Three Dirty Little Kids

A single black box sat on the grass at the north end of Elmwood Cemetery in Owensboro, Kentucky. It was long enough and wide enough to hold the body of a man who measured a few inches above five feet and weighed less than one hundred fifty pounds.


His name was Rainey Bethea.


Rainey was the young black man that had just been hung in a public square before a crowd that certainly exceeded ten thousand people.


The crowd maintained “a calm and quiet demeanor … throughout their long wait”, an editorial in the local paper declared, pushing back against out-of-town journalists who described the scene as chaotic and raucous. “I heard the snap of the neck” one still-living witness recounts. “It is my earliest childhood memory.”


Now Mr. Bethea lay still in that lone pine box, awaiting his turn to be lowered six feet down.


Two men did the work, two black men, grave diggers familiar with their task, names now unknown. They broke the green sod at a place chosen at random for the penniless young man destined for what was known then and now as Potter’s Field.


“Nigger done messed with the white lady,” one said to the other, explaining what had happened. “Got himself hung.”


Who knows how many others now fill that seven acres of gently rolling sod?


In the year of our Lord two thousand and ought, a simple stone slab was erected to add dignity to the place. “I had a hand in selecting the words,” my guide said as she read them aloud: Death, the only immortal who treats us all alike, whose pity and whose peace and whose refuge are for all—the soiled and the pure, the rich and the poor, the loved and the unloved.
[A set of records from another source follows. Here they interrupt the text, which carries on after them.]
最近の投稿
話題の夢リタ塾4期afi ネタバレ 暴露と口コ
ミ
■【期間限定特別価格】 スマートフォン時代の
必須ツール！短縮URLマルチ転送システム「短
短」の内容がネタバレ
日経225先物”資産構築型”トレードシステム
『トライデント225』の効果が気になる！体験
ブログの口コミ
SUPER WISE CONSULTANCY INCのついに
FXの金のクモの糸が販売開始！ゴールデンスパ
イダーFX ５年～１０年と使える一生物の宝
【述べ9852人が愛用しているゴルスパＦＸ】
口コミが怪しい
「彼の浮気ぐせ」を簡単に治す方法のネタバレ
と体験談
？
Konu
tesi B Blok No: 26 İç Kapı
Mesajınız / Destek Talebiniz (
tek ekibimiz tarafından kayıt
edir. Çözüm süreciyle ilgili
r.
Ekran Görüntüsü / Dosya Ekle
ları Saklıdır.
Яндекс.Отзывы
The writer was Mark Twain, famous author from Missouri; the reader was Lora Wimsatt, popular columnist from right there in Owensboro.
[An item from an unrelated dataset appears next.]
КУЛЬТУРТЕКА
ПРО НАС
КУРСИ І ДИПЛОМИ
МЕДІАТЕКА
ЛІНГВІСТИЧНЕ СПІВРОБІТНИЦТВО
A bronze plaque sits on the ground and explains it all:


From 1873-2000, Potter’s Field was the final resting place for gamblers down on their luck, average citizens without money for graves, and others who died far from home with no one to claim them. No one is sure how many men, women, and children are buried here. It is believed they number nearly 1,000.


Rainey Bethea wanted to be taken home, to South Carolina, and buried beside his father. He so wrote in his last letter, but I will save that story for another day.
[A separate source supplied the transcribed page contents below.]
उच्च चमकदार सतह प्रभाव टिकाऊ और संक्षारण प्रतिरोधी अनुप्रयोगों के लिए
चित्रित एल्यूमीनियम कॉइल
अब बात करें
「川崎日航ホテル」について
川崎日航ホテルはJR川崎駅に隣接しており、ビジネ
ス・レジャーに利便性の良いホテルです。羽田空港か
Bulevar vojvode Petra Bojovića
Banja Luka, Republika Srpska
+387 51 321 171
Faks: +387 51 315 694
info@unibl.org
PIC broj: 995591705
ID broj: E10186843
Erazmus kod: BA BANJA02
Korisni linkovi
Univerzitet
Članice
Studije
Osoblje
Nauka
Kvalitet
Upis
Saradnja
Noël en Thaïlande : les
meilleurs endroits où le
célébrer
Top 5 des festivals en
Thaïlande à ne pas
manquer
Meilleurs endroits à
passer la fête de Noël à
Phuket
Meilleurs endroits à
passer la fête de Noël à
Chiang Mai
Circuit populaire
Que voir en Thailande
Today I note the two black men, doing a job they had done so many times before: sometimes for the rich and famous and sometimes for the poor and infamous. That day, August 14, 1936, was certainly the latter.


“My mother, her sister and a neighbor boy were the only witnesses to the burial of Rainey Bethea at Elmwood Cemetery,” Wimsatt had written to me in an email after reading my first article in this series.


Their names are Marjorie, Nevilyn, and J.C. and they were, respectively, seven, eight, and seven years old. Only Nevilyn left behind her memories, spoken over a phone and transcribed as she recalled them 78 years later.


“We were living out on 19th Street…. That was on the east side of the big cemetery…. We liked to play there and see what was going on…. That was the fun part, edge our way up to the graveside and watch the funeral.”


But when her narrative turned from the general to the particular, she said: “This was not a funeral; it was just a burial…. I think it was the same day he was hanged…. It was a wooden box, and there was a hole there and these two guys, two black men … and there was just a truck…. Marge and J. C. and I were all just standing there watching and it was fascinating.”


“Whitey hung him because he done something to whitey” one grave digger said to the other, according to Nevilyn. The two black men were “laughing and making jokes, all kinds of remarks…. They … put him in the ground and covered him up…. We were three dirty little kids, barefoot, standing there watching,” she said;


Watching indeed—but what they were watching may be the most famous burial in the multi-century history of the Elmwood Cemetery of Owensboro, Kentucky.